Tuesday, July 9, 2019
Distinguished legal commentator Mark Cohen has addressed his latest column over at Forbes to the skills law schools should be teaching to better prepare grads for the current legal marketplace. Yes, critical thinking and problem solving continue to be vital skills demanded by all legal employers but new grads must also be versed in the following according to Mr. Cohen: Emotional intelligence, creativity, cognitive flexibility, and the ability to work collaboratively with others. Further, law students should be trained in in project management skills, data analytics, business basics, digital basics, risk management, and talent management. As Mr. Cohen argues, the foregoing are the new foundational skills law students will need for many contemporary legal jobs as well as those yet-to-be-created positions.
Law schools have ceded an opportunity to shore up their balance sheets and to do right by grads, the legal industry, and the broader society. How? They have failed to transition from three-year degree stopovers to learning centers for life that upskill grads and other professionals throughout their careers. This would have created “stickiness” with alumni/ae throughout their professional lives and transformed law schools into lifetime learning hubs. In the digital age where competency, micro-credentialing, collaboration, upskilling, people-skills, and agile learning are critical, law schools are relics of the legal guild. Why?
There are a legion of explanations: complacency, detachment from the University—notably the business, engineering, computer science, and mathematics schools-- as well as the broader legal ecosystem and business community, faculty composition/hiring criteria, the American Bar Association’s ineffective law school accreditation oversight, and absence of accountability and performance metrics—especially student outcomes, and self-regulation. Law schools are an island that has become increasingly detached from the broader legal mainland.

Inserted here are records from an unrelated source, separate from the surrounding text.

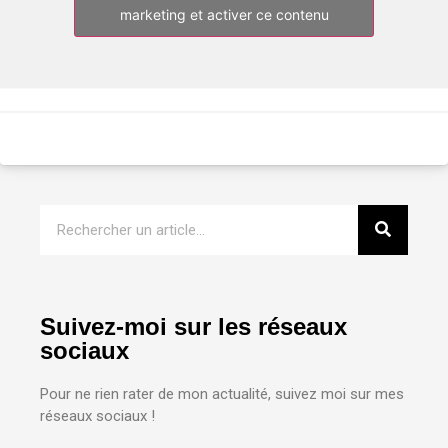
marketing et activer ce contenu
Suivez-moi sur les réseaux
sociaux
Pour ne rien rater de mon actualité, suivez moi sur mes
réseaux sociaux !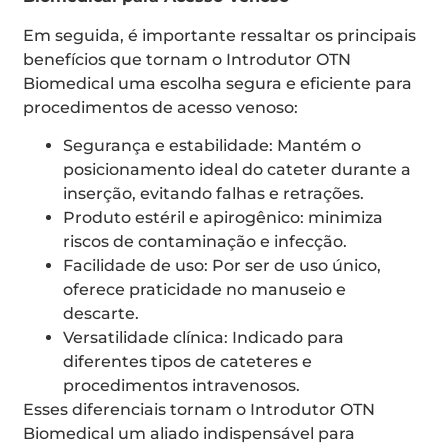
Em seguida, é importante ressaltar os principais
benefícios que tornam o Introdutor OTN
Biomedical uma escolha segura e eficiente para
procedimentos de acesso venoso:
Segurança e estabilidade: Mantém o
posicionamento ideal do cateter durante a
inserção, evitando falhas e retrações.
Produto estéril e apirogênico: minimiza
riscos de contaminação e infecção.
Facilidade de uso: Por ser de uso único,
oferece praticidade no manuseio e
descarte.
Versatilidade clínica: Indicado para
diferentes tipos de cateteres e
procedimentos intravenosos.
Esses diferenciais tornam o Introdutor OTN
Biomedical um aliado indispensável para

The inertia of law schools, like law firms, went unchallenged for decades. Their applicant pool was plentiful, the job market was robust, the curricula were unchanged and unchallenged, and they were cash positive. That rosy picture fueled the growth and proliferation of law schools from the 1980’s until the global financial crisis of 2008. The confluence of that economic maelstrom and its aftermath coincided with rapid advances in technology, the ever- escalating cost of law school and its three-year hitch, a downturn in the legal job market, and disaggregation of a growing number of “legal” tasks. This resulted in the migration of young talent away from law and into other professional service and business careers.
Law School Stasis In An Age of Disruption
Law schools have largely failed to engage in material reform during the post-financial crisis decade, especially the top-tier ones. Their inertia has contributed to an ever-widening skills gap in the legal industry, a challenge and opportunity law schools have failed to respond to meaningfully. Law schools—like firms for whom they have long served as supply sources-- have failed to align with and adapt to a changing marketplace. The ramifications affect the entire legal ecosystem and beyond.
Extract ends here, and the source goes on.